Męża masz niesamowitego...mówisz -masz ...kurcze widocznie do swojego za mało mówię!
Pozdrawiam ciepło.

MariaPar pisze...

Droga Martar, samochód pod choinką, owszem ale na bateryjki :-)), Kochana Iko, to prawda udał Mi się egzemplarz, ale 25 lat wspólnego życia nauczyło Nas jak odczytywać potrzeby drugiego. Od takich przyjemności są właśnie święta. Ja też jestem w proszku. Mam plan wziąć się do roboty od przyszłego tygodnia. Pozdrawiam

MariaPar pisze...

A jeszcze jedno dziewczyny ! Nie zachwalajcie tak mocno Mojego męża, bo Mi się chłopina na starość zmanieruje !!! Grunt to mieć dobry nastrój. Ściskam serdecznie.

MariaPar pisze...

K. wszystko pamietam i jeszcze nie ochłonęłam. Niech Picuś nacieszy się, że nikt Nią nie rządzi i nie ustawia po kątach. Kocham cię!

ika pisze...

MarioPar jesteś niesamowita i twoje posty także, a teraz jak już masz nowiuśki aparat to wogóle będziesz nas zasypywać pięknymi fotkami :)) fajnie mieć takiego św.
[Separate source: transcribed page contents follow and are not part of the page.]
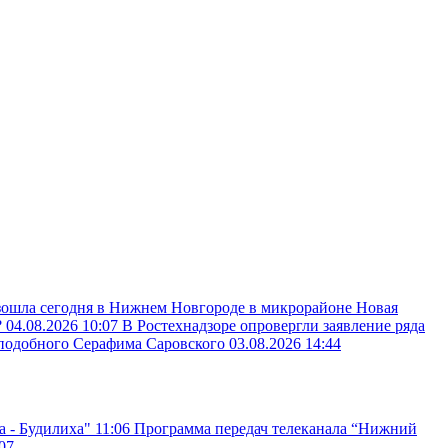
зошла сегодня в Нижнем Новгороде в микрорайоне Новая
?
04.08.2026 10:07
В Ростехнадзоре опровергли заявление ряда
реподобного Серафима Саровского
03.08.2026 14:44
а - Будилиха"
11:06
Программа передач телеканала “Нижний
07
Mikołaja u boku ;)
Pozdrawiam

ushii pisze...

Wypożycz męża, co?
A na serio, cieszę się, z Twojej radości :) Kurczę a ja jak pokazałam swojemu post o aparacie (też mi się nowy marzy też taką technikę zastosowałam co Ty :) to przeczytał, powiedział, że jakby mnie słyszał i nic :(

a fryderyki nowej też gratuluję, cudna! ja też trochę ostatnio swój fryderykowy zbiorek wzbogaciłam, ale jeszcze się nie chwaliłam :)

pozdrawiam!!

kasia_fd pisze...

M, wrócę do domu na święta, to nią porządzę ;)
W ramach tej świątecznej aury, chyba sobie także sprawię jakąś świąteczną ozdobę :)

Anonimowy pisze...

oj ja tez uwielbiam takie czasopisma ,moglabym je przegladac bez konca,a pod choinke dostaniesz cos jeszce pewnie :)

aagaa pisze...

Oj zazdroszczę nowego aparaciku! Mnie też by się przydał!Ta moja stara cyfrówka to już ledwo zipie..

A Moje Mieszkanie również kupiłam ze względu na Jagódkę!Pięknie u niej!